Former President Gerald R. Ford yesterday warned that an opportunity to achieve significant reform of government regulation may be "slipping away."
In luncheon address before an American Enterprise Institute conference on regulation reform he also predicted that "unless recent trends are reversed, the extent of regulation is sure to increase in the years ahead."
Ford, looking tanned an rested, complained that various regulatory reform initiatives - some of them begun in his own administration - had yielded "insufficient resuits."
While he didn't specifically mention the Carter administration, he pointedly contrasted what he believed to be the mood when he was leaving office with what he preceives today.
"A year ago in Washington the climate was rapidly changing in favor of the greater regulatory reform," he said. "We were literally on the threshold of several major, breakthroughs. But today - only one year later - that marvelous opportunity may be slipping away from us."
Although he blamed some of the problem on the congressional committees are structured. Ford said his experience has led him to believe that the "sucess" of reform efforts depends on four essential elements:
The administration in power organizing a task force of high level appointees to tackle the issue on a sustematic, continuing basis, with every agency "fully behind the reform effort."
The President taking a "strong, consistent public stance" on regulatory reform matters. "As you know, no President can rally the country on more than a handful of issues at a time," he said. "If regulatory reform is not among them, you can give up on any hopes of any substantial reform."
Mobilizing a broad coalition drawn from liberal and conservative groups in favor to support the reform movement. Public pressure must be brought to bear in such a way that it weakens the effect of one of three groups that consistently oppose change - the Congress, the bureaucracy and the interest groups, he explained.
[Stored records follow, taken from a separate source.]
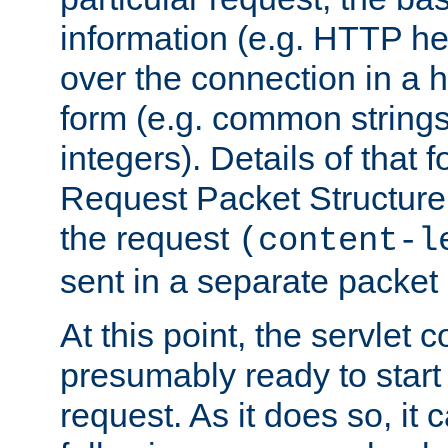
information (e.g. HTTP hea
over the connection in a 
form (e.g. common string
integers). Details of that 
Request Packet Structure. 
the request
(content-l
sent in a separate packet 
At this point, the servlet c
presumably ready to start
request. As it does so, it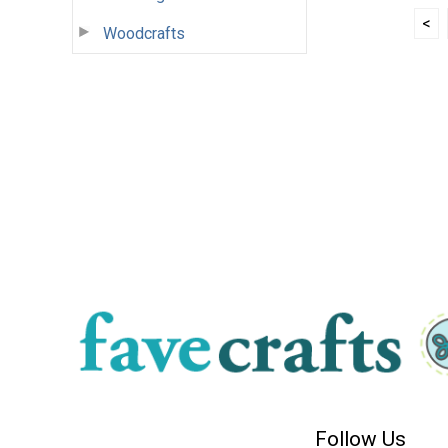
<
Woodcrafts
Follow Us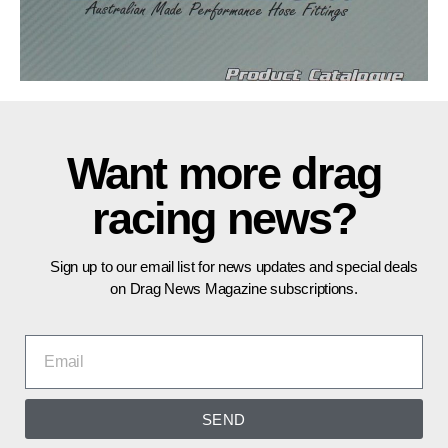
Want more drag
racing news?
Sign up to our email list for news updates and special deals
on Drag News Magazine subscriptions.
SEND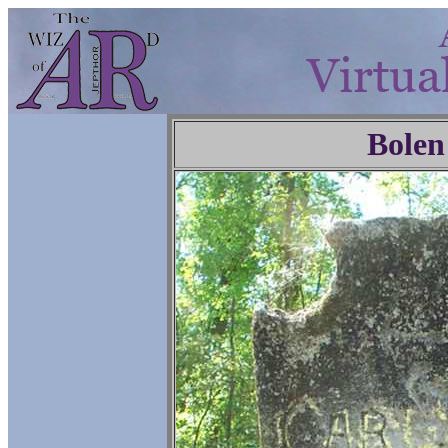
Bolen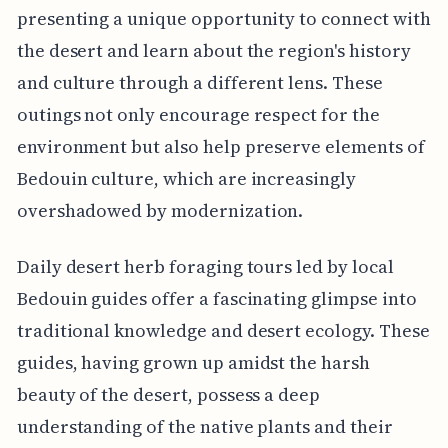
presenting a unique opportunity to connect with
the desert and learn about the region's history
and culture through a different lens. These
outings not only encourage respect for the
environment but also help preserve elements of
Bedouin culture, which are increasingly
overshadowed by modernization.
Daily desert herb foraging tours led by local
Bedouin guides offer a fascinating glimpse into
traditional knowledge and desert ecology. These
guides, having grown up amidst the harsh
beauty of the desert, possess a deep
understanding of the native plants and their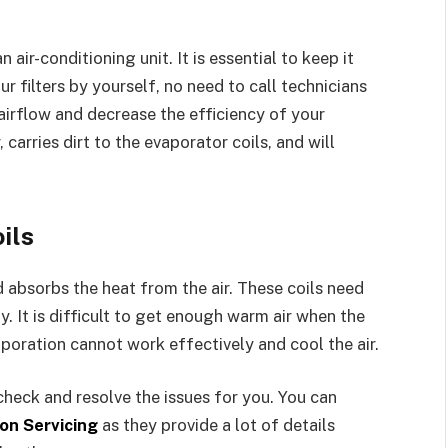
 air-conditioning unit. It is essential to keep it
r filters by yourself, no need to call technicians
l airflow and decrease the efficiency of your
 carries dirt to the evaporator coils, and will
ils
d absorbs the heat from the air. These coils need
. It is difficult to get enough warm air when the
aporation cannot work effectively and cool the air.
check and resolve the issues for you. You can
on Servicing
as they provide a lot of details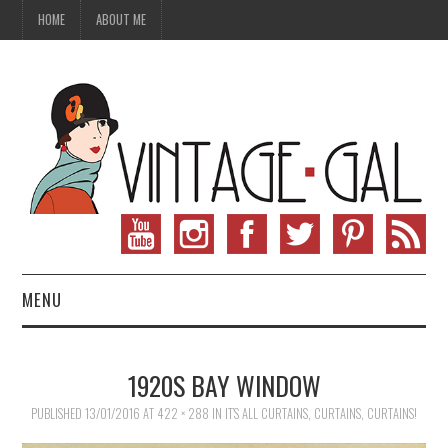
HOME
ABOUT ME
MENU
VINTAGE FASHION
1920S BAY WINDOW
VINTAGE SEWING
PUBLISHED
13/01/2016
AT
422 × 288
IN
IT’S ALL CURTAINS, CURTAINS, CURTAINS!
Addressing a package of reform measures as a unit rather than a peicemeal approach. This measure, such as one Ford proposed and one currently being considered, would require that the President submit a comprehensive reform plan for a segment of industry each year. If action isn't taken by the appropriate congressional committees within a certain period of time, the proposals would become the pending business on the floor of each chamber.
This approach would make it easier for the President to mobilize the public in support of reform and more difficult for vested interests to block action, Ford said.
In an off-the-cuff remark Ford, who is a distinguished fellow of AEI, took a special swipe at the Interstate Commerce Commission, which he called the "worst operated, least effective" of any agency in Washington."I just wanted to get that off my chest," he said.
Ford's address was part of an all-day conference on regulation sponsored by AEI, which also featured a panel of to less than 14 former regulators, government administrators, economists and lawyers, many of whom served in the Ford administration. The panelists were split on all major questions, including how much reform has been accomplished, what is left to do, and how it should be done.
In an assessment of regulatory reform efforts, AEI resident scholar James C. Miller III, who served as assistant director of the Council on Wage and Price Stability during part of the Ford administration, noted with some pleasure the passage of legislation deregulating the air cargo industry, new congressional initiatives into some areas such as trucking, and some Carter appointments such as Alfred Kahn to head the Civil Aeronauties Board.
Be he also complained about "rather significant efforts toward more regulation" and the "gutting" of what was a required inflationary or economic impact statement for actions taken by agencies.
He also worried that some efforts, such as writing regulations more clearly, were misdirected. "I'm concerned that we'll get rid of some gnats that fly around our face, and not the beast that eats us alive," Miller said.